Vending machines have undergone a number of facelifts over the years, mostly to keep up with advancements in the technology, but it’s not just the aesthetics that have changed, it’s also the products that are available for sale that have changed with the times. So dramatic has been the shift, you may even be able to make an argument that one particular vending machine signaled the death knell for one particular retail genre, but we will get to that later.

No matter how hard you try, it’s impossible to go anywhere without running into some sort of vending machine. They are in your cafeteria at work, lurking round every corner of the mall, waiting to dispense your daily newspaper, and even right by the front doors of major department stores; just when you think you’ve bought everything you need at the mega-mart, they remind you that you might just be a little thirsty after your shopping spree. What has become blatantly obvious though is that vending machines are not just for spitting out candy and soda anymore.
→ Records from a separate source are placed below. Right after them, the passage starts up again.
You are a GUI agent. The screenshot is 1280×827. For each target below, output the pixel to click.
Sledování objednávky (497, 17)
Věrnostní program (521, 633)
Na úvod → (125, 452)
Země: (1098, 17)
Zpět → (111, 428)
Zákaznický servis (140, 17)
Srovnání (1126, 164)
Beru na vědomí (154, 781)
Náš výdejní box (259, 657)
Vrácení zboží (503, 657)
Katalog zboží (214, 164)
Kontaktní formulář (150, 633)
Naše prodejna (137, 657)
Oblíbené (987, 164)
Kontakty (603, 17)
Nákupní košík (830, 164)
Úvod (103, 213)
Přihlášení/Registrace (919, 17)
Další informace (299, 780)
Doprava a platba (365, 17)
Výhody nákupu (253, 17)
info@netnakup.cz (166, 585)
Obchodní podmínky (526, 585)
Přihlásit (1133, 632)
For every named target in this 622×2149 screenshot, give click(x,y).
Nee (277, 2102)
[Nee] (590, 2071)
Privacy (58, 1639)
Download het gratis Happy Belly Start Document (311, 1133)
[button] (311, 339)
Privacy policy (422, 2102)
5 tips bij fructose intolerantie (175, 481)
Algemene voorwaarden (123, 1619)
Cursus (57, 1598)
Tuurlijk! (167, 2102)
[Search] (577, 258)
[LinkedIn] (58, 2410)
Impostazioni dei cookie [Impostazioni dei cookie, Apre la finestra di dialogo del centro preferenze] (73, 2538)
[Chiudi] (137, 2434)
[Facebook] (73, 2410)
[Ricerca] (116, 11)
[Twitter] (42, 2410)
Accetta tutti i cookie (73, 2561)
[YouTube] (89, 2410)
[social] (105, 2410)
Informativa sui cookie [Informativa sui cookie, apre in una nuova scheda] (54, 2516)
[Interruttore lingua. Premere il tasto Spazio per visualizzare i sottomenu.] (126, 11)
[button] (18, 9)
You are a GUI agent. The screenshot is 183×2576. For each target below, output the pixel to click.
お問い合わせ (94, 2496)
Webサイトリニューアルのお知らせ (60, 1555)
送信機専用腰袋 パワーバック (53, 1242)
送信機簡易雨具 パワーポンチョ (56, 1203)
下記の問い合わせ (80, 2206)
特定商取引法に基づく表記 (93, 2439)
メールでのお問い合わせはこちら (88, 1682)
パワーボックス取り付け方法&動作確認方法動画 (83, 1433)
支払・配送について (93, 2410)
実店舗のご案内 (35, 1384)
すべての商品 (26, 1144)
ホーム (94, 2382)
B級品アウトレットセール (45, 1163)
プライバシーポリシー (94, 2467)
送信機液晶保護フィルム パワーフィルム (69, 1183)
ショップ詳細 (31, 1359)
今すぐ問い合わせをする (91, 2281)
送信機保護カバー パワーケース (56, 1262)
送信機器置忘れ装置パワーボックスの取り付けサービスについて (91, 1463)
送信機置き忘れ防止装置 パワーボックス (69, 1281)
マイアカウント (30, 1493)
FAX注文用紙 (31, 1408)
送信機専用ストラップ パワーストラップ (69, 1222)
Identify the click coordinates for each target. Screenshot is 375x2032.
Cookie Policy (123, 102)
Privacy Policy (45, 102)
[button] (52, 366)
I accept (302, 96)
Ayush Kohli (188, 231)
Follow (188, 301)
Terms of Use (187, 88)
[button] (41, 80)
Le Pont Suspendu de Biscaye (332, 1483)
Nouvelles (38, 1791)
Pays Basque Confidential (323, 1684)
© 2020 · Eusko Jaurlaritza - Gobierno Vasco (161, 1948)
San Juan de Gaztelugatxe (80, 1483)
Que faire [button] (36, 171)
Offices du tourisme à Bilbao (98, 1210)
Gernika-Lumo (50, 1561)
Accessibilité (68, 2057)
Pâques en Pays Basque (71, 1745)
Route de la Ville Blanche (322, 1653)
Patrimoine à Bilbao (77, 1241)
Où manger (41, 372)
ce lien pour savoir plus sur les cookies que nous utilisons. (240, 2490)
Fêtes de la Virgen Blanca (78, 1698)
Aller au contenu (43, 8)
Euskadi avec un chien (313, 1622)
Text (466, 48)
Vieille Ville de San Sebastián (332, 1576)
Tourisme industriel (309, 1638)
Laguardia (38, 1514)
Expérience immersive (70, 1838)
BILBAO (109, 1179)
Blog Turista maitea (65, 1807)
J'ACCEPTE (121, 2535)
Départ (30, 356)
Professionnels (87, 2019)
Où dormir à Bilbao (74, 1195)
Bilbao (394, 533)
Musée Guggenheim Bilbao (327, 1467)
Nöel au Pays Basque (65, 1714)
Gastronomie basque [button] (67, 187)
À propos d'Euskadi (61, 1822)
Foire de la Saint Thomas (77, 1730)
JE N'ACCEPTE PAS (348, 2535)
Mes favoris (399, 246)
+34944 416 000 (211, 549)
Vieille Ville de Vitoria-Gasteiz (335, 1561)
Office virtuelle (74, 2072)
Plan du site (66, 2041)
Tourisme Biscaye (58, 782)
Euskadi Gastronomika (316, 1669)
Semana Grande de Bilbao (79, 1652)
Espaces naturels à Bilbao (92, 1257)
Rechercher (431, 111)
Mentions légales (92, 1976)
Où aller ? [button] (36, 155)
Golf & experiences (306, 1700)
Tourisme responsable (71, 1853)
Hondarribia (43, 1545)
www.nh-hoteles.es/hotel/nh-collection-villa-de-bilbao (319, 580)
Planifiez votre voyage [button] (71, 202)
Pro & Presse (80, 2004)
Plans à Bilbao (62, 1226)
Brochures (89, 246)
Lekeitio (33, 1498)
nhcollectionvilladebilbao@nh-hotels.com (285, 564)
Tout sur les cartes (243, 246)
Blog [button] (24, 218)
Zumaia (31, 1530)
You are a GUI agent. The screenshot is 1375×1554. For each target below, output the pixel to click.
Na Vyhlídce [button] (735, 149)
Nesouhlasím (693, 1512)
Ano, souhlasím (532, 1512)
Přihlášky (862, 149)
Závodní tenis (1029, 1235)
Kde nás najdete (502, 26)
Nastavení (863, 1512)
Most of the biggest changes in vending can be seen whilst taking a trip through the mall. The standard soda and candy machines are right where they have always been, nestled in the middle of the food court and outside the restrooms. But, slap bang in the middle of the main mall concourses are a whole slew of new machines bearing the names of very well-known companies, and loaded with items that will require more than a roll of quarters in order to purchase. Once the machines were designed to accept credit cards, as well as coins and paper money, forward thinking companies jumped at the idea of putting bigger ticket items on display in a vending machine format. Apple was one of the first to do so, selling iPods and accessories with great success. Sensing that this might be an idea that just might fly, Best Buy quickly followed suit, and Avon, the cosmetic giants, set up their Mark line of products, aimed at the younger crowd. There seems to be no end in sight as companies realize they can get their products out there without the expense of a traditional storefront, a savvy move in the current economy.

But let’s go back a bit and look at the vending machine that killed an entire retail industry. I clearly remember the first time I saw that large red vending machine sitting at the front of Wal-Mart displaying all the latest DVD releases, I assumed it was an advertising gimmick of some sort, but the Redbox machine actually offered all those titles for rent at a fraction of the cost of retail rental stores. The movie rental industry tried to react, but the damage was already done, and pretty soon big names like Blockbuster were shutting up shop. To their credit, Blockbuster has gone the vending route, but they lag way behind the industry leaders, Redbox.

In the coming years it will be interesting to see which other big names embrace the vending machine business model, and if doing so will signal the end of another retail stronghold.